I monitored the network tab in the browser console as I was loading my normal test data (where app hangs) and the moment the “DOMException” error is reported, this also appears in the console network section in red:

Am i right in thinking that is related to the transfer of a json object to the store object?

Appreciate any thoughts you or anyone else might have.

EDIT: clicking through the various additional windows when highlighting the network error above, brings me to a “response” section where i can see that this is related to the first json object created in callback 2, which is then passed to store. The data I can see is truncated, so not sure if it’s just the first json object or the multiple jsons passed to store at this point.

UPDATE: On PC2, that completes all callbacks and displays plots, I monitored the network reports in the browser console. The transfer of the initial json objects complete at approx. 94mb. The error above is raised just 2mb short of completing the transfer of json data. I tried an intermediate size dataset of approx. 400mb and this falls off too, but now a few mb shy of completing at approx. 63mb. I think for now a time-out has kicked in on the server side, for some systems but not PC2.

Hi All,

I’ve had some success in sorting this problem.

@davidharris I tried your suggestion regarding adding prevent_initial_call=True flag to callbacks. This didn’t change the behaviour previously described.

I didn’t try disabelling parallel callbacks apart from one, as I started investigating the network communication issues.

Depending on the size of the data-set being uploaded, either the data transfer completes and all parallel callbacks initiate and complete or it truncates. What is consistent with the failed transfers is that they fall-off ~2mb short of complete transfer, suggesting that there is a hard-cap now in place beyond a specific total size. Note that data-sets with this network issue, previously completed without problems. It seems like some kind of specific instruction to “kill” the transfer, is now in effect in the development server environment.

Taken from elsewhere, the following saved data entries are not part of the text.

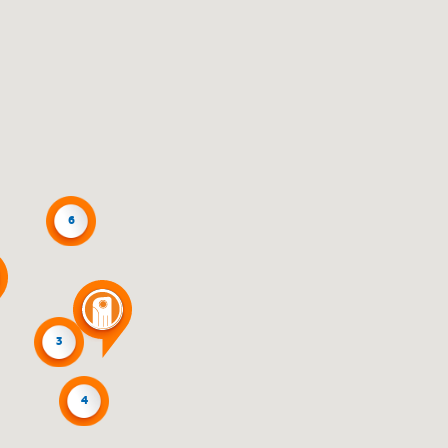
6
3
4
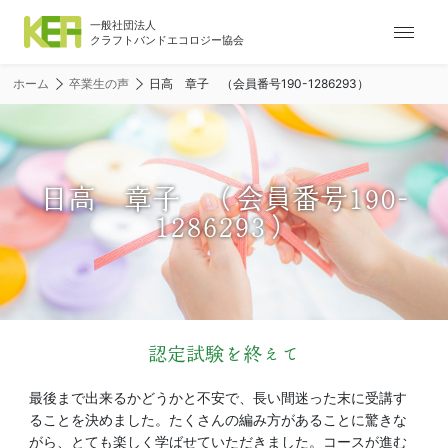
ナ
ビ
ゲ
ホーム
卒業生の声
日高 章子 （会員番号190-1286293）
ー
シ
ョ
ン
メ
日高 章子 （会員番号190-
ニ
1286293）
ュ
ー
認定試験を終えて
最後まで出来るかどうかと不安で、長い間迷った末に受講す
ることを決めました。たくさんの編み方があることに驚きな
がら、とても楽しく学ばせていただきました。コースが進む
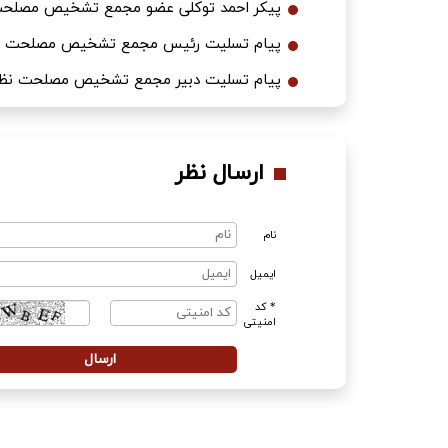
پیکر احمد توکلی عضو مجمع تشخیص مصلحت
پیام تسلیت رئیس مجمع تشخیص مصلحت نظا
پیام تسلیت دبیر مجمع تشخیص مصلحت نظام
ارسال نظر
نام
ایمیل
* کد
امنیتی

Is there an issue with AV/Windows defender interfering on PC1 and laptop (these are work machines with distinct AV set-ups to PC2)?

What allowed me to circumvent this issue, is to run the app in production server using Waitress.

I installed Waitress through pip, and then specified the following at the end of my app script:

from waitress import serve

if __name__ == "__main__":
    # Run the app with Waitress on port 8080.
    serve(server, host='0.0.0.0', port=8080, threads=8)

Now all data-sets complete calllback chains, including much larger data-sets than the ones I was testing.

This prompted me to set different ports to the default (8050), whilst running in the development server. The same issue with hanging data transfers again occurs…this seems a specific issue on this server set-up.

The major issue going forward is de-bugging during on-going development of app. As I understand it, running on Waitress doesn’t having de-bugging by default. I believe I can force logging with some additional python code, but ideally I’d like to develop as intended.

I’m going to keep the issue open for now. Perhaps there is enough info here for Dash developers to suggest a way to debug further the problems seen on the development server?

Happy to hear any additional thoughts from anyone who finds themselves reading through my long posts.

UPDATE: switching off windows defender firewall does not stop the aborted data transfer.